## What you need to do
Every line below that contains "STYQ" is to be copied.

◆ ◆ ◆ ◆ ◆ ◆ ◆

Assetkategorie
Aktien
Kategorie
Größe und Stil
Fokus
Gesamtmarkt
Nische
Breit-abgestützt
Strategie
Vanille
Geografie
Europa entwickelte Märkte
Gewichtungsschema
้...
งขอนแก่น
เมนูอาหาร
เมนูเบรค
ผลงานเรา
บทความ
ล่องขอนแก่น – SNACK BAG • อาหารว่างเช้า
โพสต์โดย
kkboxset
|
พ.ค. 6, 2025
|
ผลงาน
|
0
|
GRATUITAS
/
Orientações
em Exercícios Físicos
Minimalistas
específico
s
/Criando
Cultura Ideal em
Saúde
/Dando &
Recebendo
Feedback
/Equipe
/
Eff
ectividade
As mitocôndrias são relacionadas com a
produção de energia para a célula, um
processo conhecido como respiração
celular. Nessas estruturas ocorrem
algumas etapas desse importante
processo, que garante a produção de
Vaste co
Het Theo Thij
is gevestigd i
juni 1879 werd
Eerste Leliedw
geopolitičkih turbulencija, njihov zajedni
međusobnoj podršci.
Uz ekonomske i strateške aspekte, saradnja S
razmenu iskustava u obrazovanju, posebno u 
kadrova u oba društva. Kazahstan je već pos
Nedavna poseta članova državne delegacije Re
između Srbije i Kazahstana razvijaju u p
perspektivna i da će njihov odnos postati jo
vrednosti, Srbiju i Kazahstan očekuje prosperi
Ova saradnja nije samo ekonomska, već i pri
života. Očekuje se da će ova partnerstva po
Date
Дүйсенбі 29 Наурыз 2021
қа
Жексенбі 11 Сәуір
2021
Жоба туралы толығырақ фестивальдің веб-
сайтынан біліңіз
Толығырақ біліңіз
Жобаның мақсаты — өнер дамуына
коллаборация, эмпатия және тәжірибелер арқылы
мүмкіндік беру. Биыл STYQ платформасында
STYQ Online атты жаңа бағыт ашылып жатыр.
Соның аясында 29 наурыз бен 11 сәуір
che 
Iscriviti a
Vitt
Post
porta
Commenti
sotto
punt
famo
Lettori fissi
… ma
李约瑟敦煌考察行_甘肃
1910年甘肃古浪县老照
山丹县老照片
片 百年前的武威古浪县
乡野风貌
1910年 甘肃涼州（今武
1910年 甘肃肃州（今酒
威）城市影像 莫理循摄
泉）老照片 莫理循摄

◆ ◆ ◆ ◆ ◆ ◆ ◆

## Solution to this task
мүмкіндік беру. Биыл STYQ платформасында
STYQ Online атты жаңа бағыт ашылып жатыр.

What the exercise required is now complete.